From: Unexpected evolutionarily conserved rapid effects of viral infection on oxytocin receptor and TGF-β/pSmad3

Fig. 4

Viral transductions or infections do not universally downregulate cell surface receptors. a. qRT-PCR in primary mouse myoblasts transduced in vitro with non-target GFP shRNA vector at MOI = 0.5; TGFBR1 and R2 mRNA levels were not significantly changed upon transduction. b. qRT-PCR in primary human myoblasts transduced in vitro with non-target GFP shRNA and Smad3-targeting vectors at MOI = 0.5; unchanged TGFBR1 expression and elevated TGFBR2 expression were detected in three independent experiments with each cohort. c.

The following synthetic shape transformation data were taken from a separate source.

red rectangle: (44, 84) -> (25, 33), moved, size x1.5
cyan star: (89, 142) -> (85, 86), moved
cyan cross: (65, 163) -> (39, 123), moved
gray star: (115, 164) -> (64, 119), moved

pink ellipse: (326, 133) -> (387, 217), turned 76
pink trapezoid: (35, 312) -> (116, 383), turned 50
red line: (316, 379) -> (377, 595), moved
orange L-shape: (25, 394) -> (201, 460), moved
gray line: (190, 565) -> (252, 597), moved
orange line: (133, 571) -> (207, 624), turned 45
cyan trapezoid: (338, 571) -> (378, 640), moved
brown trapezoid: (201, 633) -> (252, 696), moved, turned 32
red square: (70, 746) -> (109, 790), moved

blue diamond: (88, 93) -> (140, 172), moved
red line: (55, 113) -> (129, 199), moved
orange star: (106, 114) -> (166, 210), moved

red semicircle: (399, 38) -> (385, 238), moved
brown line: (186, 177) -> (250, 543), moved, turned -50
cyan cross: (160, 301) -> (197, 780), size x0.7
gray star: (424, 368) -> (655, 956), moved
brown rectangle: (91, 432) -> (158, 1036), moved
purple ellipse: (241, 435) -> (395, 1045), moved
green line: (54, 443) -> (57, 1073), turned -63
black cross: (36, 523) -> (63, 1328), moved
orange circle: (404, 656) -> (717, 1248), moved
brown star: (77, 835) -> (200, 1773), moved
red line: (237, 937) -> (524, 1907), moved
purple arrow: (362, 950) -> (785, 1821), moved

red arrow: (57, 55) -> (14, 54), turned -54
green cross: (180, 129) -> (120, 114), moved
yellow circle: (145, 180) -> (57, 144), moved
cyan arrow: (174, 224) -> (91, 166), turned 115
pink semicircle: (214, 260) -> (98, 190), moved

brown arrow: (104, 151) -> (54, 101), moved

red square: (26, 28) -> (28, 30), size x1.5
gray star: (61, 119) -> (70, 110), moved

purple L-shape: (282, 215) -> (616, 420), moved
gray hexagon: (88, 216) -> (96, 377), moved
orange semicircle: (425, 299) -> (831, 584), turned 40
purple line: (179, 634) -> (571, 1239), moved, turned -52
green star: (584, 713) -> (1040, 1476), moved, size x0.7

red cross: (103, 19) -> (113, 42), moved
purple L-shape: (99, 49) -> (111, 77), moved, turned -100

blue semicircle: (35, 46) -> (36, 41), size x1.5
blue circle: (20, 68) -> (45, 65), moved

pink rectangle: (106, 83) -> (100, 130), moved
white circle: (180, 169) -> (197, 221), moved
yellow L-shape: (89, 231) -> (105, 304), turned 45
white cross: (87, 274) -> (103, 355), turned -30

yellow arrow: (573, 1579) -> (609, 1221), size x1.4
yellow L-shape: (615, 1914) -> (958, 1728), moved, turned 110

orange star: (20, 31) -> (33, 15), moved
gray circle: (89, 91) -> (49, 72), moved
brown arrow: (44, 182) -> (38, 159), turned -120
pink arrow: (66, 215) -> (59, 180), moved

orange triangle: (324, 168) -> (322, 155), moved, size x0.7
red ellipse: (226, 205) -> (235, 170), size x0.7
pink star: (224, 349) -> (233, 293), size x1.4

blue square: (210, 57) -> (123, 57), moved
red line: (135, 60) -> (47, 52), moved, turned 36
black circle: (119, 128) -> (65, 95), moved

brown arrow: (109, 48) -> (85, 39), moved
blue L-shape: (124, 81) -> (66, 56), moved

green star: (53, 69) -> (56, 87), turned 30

Analysis of GEO human population gene expression databases [34,35,36,37,38,39,40,41,42,43,44,45,46,47,48] reveals no significant change of TGFBR1 and R2 in people upon viral infections. Scatter plots of different databases showed little variation in the expression in TGFBR1, but increased variation in TGFBR2 after viral infections and increase in Smad3 expression in some studies (while others showed no significant change in Smad3). (Smad3: mean:1.101, SEM:0.004; mean:1.702, SEM:0.011; Mean: 0.979, SEM: 0.012; Mean: 1.611, SEM: 0.115; mean: 1,042, SEM: 0.023); *P ≤ 0.05, **P ≤ 0.01, ***P ≤ 0.001. d. Western blotting analysis of OXTR, pERK1/2, and TGF-β receptor 2 in un-transduced primary mouse myoblasts and mouse myoblasts transduced with non-target shRNA lentiviral vectors. Compared with un-transduced cells, virally transduced myoblasts showed reduction OXTR and pERK1/2 protein levels that became more significant with increased time, while TGF-β receptor 2 levels did not change. Three individual western blots were quantified by pixel intensity. OXTR was normalized to actin, and pERK was normalized to ERK. (*P ≤ 0.05; ** P ≤ 0.01, ***P ≤ 0.001)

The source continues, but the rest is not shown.